The Waqf said police cleared young Palestinians out of the Al-Aqsa Mosque compound and barred entry to Muslims under the age of 45.

Israeli police on Sunday escorted more than 120 Jewish visitors to a flashpoint holy site in Jerusalem where police actions in recent weeks had ignited protests and violence that triggered war in Gaza, according to the Islamic authority overseeing the site.

The Waqf said police cleared young Palestinians out of the Al-Aqsa Mosque compound and barred entry to Muslims under the age of 45. Muslims who entered were required to leave their IDs with police at the entrance. It said six Palestinians were detained, with four later released.
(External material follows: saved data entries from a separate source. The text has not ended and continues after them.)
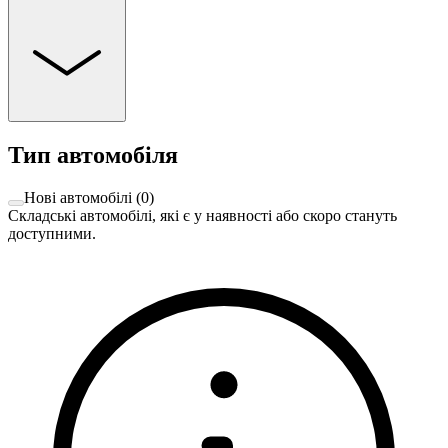
Тип автомобіля
Нові автомобілі
(
0
)
Складські автомобілі, які є у наявності або скоро стануть
доступними.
Israeli police denied there was any age restriction and said they arrested five suspects who “violated the public order.”
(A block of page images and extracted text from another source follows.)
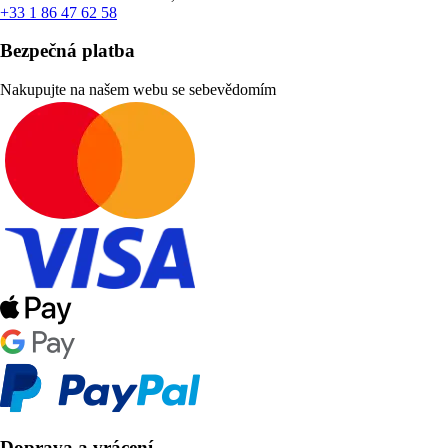
+33 1 86 47 62 58
Bezpečná platba
Nakupujte na našem webu se sebevědomím
Doprava a vrácení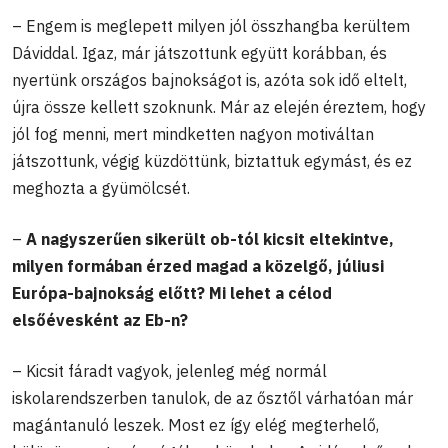
– Engem is meglepett milyen jól összhangba kerültem
Dáviddal. Igaz, már játszottunk együtt korábban, és
nyertünk országos bajnokságot is, azóta sok idő eltelt,
újra össze kellett szoknunk. Már az elején éreztem, hogy
jól fog menni, mert mindketten nagyon motiváltan
játszottunk, végig küzdöttünk, biztattuk egymást, és ez
meghozta a gyümölcsét.
–
A nagyszerűen sikerült ob-tól kicsit eltekintve,
milyen formában érzed magad a közelgő, júliusi
Európa-bajnokság előtt? Mi lehet a célod
elsőévesként az Eb-n?
– Kicsit fáradt vagyok, jelenleg még normál
iskolarendszerben tanulok, de az ősztől várhatóan már
magántanuló leszek. Most ez így elég megterhelő,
Israeli police spokesman Micky Rosenfeld said the site was open for “regular visits” and that police had secured the area to prevent “incidents."

Israeli police had briefly clashed with Palestinian protesters after Friday prayers in an early test for the truce, which had taken effect hours earlier.

The Waqf said on Sunday it was the first time Jews had been allowed to visit the site since May 4, a week before the war broke out.

The Al-Aqsa Mosque is the third holiest site in Islam. It sits on a sprawling hilltop in Jerusalem’s Old City that is revered by Jews as their holiest site because it was the location of the biblical temples. The site has often been the scene of Israeli-Palestinian violence and was the epicenter of the 2000 Palestinian intifada, or uprising.

Israeli police repeatedly clashed with Palestinian protesters in the days leading up to May 10, when Gaza’s militant Hamas rulers fired long-range rockets at Jerusalem. The threatened eviction of dozens of Palestinian families from a nearby Jerusalem neighborhood was cited as another major trigger of the 11-day war, which was halted by a cease-fire on Friday.

In recent years, increasing numbers of religious and nationalist Jews have visited the site. Palestinians fear Israel plans to eventually take over the compound or partition it. The Israeli government has repeatedly said it has no intention of changing the status quo, under which the Waqf oversees the site under Jordanian custodianship.

The Gaza war saw Israel unleash hundreds of airstrikes across Gaza at what it said were militant targets, while Hamas and other armed groups fired more than 4,000 rockets toward Israel. More than 250 people were killed, the vast majority of them Palestinians.

The Israeli strikes leveled a number of large buildings in the impoverished coastal territory, which is home to more than 2 million Palestinians. Gaza has been under a crippling Israeli-Egyptian blockade since Hamas, an Islamic militant group, seized power from forces loyal to the internationally backed Palestinian Authority in 2007.

The International Committee of the Red Cross said on Friday that an estimated 7,00,000 Palestinians are affected by damage to power and electricity infrastructure, with the water supply decreased by 40%. The group said thousands of people have lost their homes, businesses and places of work in Gaza from the bombardment.

The war also may have left hundreds of unexploded munitions across the territory, the ICRC said.

On Sunday morning, hundreds of municipal workers and volunteers started a one-week campaign to clear rubble from Gaza’s streets. The work began outside a high-rise building that was flattened by Israeli warplanes during the early days of airstrikes on Gaza, with workers loading rubble into donkey carts and small pickup trucks.